Quem quiser ler, Pornopopéia foi editado pela Editora Objetiva e está disponível nas principais livrarias. Tem 475 páginas e o preço médio é entre 40 e 50 reais.

Meu último argumento e algo que me fez simpatizar com o Reinaldo Moraes, é o fato de que a pedido do autor, o livro não segue as normas do novo acordo ortográfico. Eu, particularmente, adorei. Até 2012, trema na linguiça! ;)

Um comentário:

  1. Olha só...alguém que gostou desse livro! Não costumo a postar em blogs, mas uma leitora de Pornopopéia vale a pena.

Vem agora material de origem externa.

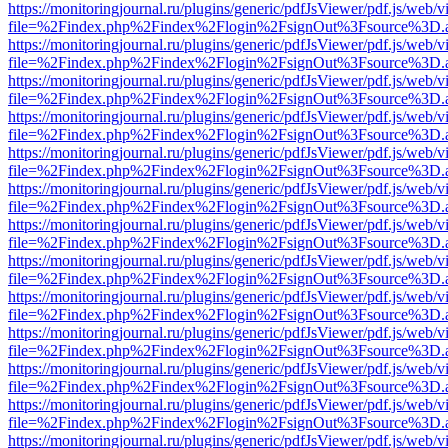
https://monitoringjournal.ru/plugins/generic/pdfJsViewer/pdf.js/web/v
file=%2Findex.php%2Findex%2Flogin%2FsignOut%3Fsource%3D.ame
https://monitoringjournal.ru/plugins/generic/pdfJsViewer/pdf.js/web/v
file=%2Findex.php%2Findex%2Flogin%2FsignOut%3Fsource%3D.ame
https://monitoringjournal.ru/plugins/generic/pdfJsViewer/pdf.js/web/v
file=%2Findex.php%2Findex%2Flogin%2FsignOut%3Fsource%3D.ame
https://monitoringjournal.ru/plugins/generic/pdfJsViewer/pdf.js/web/v
file=%2Findex.php%2Findex%2Flogin%2FsignOut%3Fsource%3D.ame
https://monitoringjournal.ru/plugins/generic/pdfJsViewer/pdf.js/web/v
file=%2Findex.php%2Findex%2Flogin%2FsignOut%3Fsource%3D.ame
https://monitoringjournal.ru/plugins/generic/pdfJsViewer/pdf.js/web/v
file=%2Findex.php%2Findex%2Flogin%2FsignOut%3Fsource%3D.ame
https://monitoringjournal.ru/plugins/generic/pdfJsViewer/pdf.js/web/v
file=%2Findex.php%2Findex%2Flogin%2FsignOut%3Fsource%3D.ame
https://monitoringjournal.ru/plugins/generic/pdfJsViewer/pdf.js/web/v
file=%2Findex.php%2Findex%2Flogin%2FsignOut%3Fsource%3D.ame
https://monitoringjournal.ru/plugins/generic/pdfJsViewer/pdf.js/web/v
file=%2Findex.php%2Findex%2Flogin%2FsignOut%3Fsource%3D.ame
https://monitoringjournal.ru/plugins/generic/pdfJsViewer/pdf.js/web/v
file=%2Findex.php%2Findex%2Flogin%2FsignOut%3Fsource%3D.ame
https://monitoringjournal.ru/plugins/generic/pdfJsViewer/pdf.js/web/v
file=%2Findex.php%2Findex%2Flogin%2FsignOut%3Fsource%3D.ame
https://monitoringjournal.ru/plugins/generic/pdfJsViewer/pdf.js/web/v
file=%2Findex.php%2Findex%2Flogin%2FsignOut%3Fsource%3D.ame
https://monitoringjournal.ru/plugins/generic/pdfJsViewer/pdf.js/web/v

Gosto muito do jogo intertextual que Moraes faz com a Odisséia de Homero. As angústias do ser humano moderno são muito bem trabalhadas e, por incrível que pareça, os conflitos éticos dos dois protagonistas ficam emparelhados. Zeca é um ninguém, o dilema é esse. Odisseu tem de se pronunciar um ninguém para se salvar. Negar-se é uma constante na sociedade moderna, mas já tinha um grego fazendo isso 750 anos antes de Cristo...Como você, achei a verborragia chula meio enfadonha, mas o romance se sustenta muito bem com um belo andamento narrativo.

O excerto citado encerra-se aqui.